Mais c'est ailleurs qu'il faut chercher la grande réussite du film. A côté de son humour, Pierre Richard parvient à se façonner un personnage magnifique, une sorte de Pierrot lunaire, toujours à côté de la plaque mais jamais ridicule. Un personnage attendrissant et irrésistible, qui se révèle surtout dans les scènes romantiques qu'il partage avec Lisa (Marie-Christine Barrault). Il développe un style très particulier, un humour tendre, jamais méchant. On y sent les influences des grands maîtres du muet, Chaplin et Keaton en tête. La scène où il se promène en pleine nature, tenant la main de Lisa et avec une roue sous le bras, montre bien ce côté gentiment décalé, assez proche du non-sense britannique.
Là aussi, les dialogues font beaucoup pour cette poésie absurde :
"Vous me raccompagnez ?
_ Je veux bien, mais nulle part."
Et le bougre ne s'arrête pas là.

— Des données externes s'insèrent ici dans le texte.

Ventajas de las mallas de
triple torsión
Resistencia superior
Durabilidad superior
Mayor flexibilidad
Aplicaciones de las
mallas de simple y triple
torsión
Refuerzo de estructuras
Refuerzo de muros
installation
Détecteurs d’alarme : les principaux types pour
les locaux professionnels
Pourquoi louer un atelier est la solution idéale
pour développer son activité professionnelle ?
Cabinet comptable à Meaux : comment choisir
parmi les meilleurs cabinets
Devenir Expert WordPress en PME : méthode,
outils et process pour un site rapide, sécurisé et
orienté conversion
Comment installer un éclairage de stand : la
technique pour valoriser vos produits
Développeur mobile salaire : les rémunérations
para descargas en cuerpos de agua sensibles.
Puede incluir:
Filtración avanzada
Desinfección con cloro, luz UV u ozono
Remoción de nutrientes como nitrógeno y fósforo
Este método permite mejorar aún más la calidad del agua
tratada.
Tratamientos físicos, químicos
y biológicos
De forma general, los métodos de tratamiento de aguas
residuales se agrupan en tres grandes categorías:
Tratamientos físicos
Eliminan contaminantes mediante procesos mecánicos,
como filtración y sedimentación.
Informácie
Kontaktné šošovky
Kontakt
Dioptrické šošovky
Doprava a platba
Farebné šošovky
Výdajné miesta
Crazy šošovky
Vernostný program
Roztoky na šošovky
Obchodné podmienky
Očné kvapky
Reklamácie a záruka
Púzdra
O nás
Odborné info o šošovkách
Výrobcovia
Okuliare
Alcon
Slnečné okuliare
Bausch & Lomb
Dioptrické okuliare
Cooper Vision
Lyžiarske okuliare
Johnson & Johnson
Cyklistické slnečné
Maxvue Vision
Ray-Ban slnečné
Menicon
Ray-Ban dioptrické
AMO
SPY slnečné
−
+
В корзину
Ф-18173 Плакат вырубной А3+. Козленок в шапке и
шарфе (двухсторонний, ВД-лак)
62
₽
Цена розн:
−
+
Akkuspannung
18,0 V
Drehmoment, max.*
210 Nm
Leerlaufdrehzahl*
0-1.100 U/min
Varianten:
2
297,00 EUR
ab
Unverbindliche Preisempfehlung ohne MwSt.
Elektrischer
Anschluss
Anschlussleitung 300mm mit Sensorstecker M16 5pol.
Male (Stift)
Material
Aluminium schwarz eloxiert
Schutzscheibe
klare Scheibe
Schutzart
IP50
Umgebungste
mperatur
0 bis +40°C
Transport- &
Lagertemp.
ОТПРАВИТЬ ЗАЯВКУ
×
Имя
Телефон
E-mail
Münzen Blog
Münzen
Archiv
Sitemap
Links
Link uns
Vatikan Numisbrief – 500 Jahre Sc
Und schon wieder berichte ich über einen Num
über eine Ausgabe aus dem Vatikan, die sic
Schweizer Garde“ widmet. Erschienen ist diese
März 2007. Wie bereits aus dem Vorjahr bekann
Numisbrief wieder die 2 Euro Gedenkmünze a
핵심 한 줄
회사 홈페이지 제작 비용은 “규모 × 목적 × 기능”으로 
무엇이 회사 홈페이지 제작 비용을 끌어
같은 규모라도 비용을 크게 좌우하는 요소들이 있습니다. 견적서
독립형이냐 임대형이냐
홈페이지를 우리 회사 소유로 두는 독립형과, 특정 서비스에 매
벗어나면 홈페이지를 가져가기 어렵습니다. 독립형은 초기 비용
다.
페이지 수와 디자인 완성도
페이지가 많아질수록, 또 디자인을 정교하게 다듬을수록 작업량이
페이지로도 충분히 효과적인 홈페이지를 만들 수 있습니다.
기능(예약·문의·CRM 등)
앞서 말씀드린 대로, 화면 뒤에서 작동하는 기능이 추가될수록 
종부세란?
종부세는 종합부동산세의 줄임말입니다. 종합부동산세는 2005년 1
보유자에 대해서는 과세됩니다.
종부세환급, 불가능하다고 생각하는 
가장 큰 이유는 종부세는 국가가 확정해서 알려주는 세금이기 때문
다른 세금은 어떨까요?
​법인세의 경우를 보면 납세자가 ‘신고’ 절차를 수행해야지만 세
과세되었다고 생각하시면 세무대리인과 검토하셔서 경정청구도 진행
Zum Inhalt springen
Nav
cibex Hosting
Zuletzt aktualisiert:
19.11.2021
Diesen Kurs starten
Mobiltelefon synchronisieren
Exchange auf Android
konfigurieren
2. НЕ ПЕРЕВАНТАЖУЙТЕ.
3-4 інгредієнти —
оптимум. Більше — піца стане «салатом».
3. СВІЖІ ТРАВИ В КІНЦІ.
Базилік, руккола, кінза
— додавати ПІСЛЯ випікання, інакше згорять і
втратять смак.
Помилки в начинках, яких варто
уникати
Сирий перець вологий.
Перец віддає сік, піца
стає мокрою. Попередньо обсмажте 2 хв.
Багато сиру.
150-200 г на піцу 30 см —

A travers l'histoire d'un maladroit qui détruit complètement une grande entreprise de publicité, Pierre Richard s'attaque à la manipulation publicitaire. Des pubs qui font de plus en plus appel aux pires sentiments et jouent sur les peurs ou les désirs inavoués.
Et tout ça sous l'aspect d'une agréable petite comédie. La réalisation est hélas assez terne, mais le casting est excellent. Aux côtés de l'immense Robert Dalban, on retrouve Yves Robert et un improbable et délirant couple Bernard Blier/Maria Pacôme, qui s'ébat en pleine nature en faisant "gazou gazou".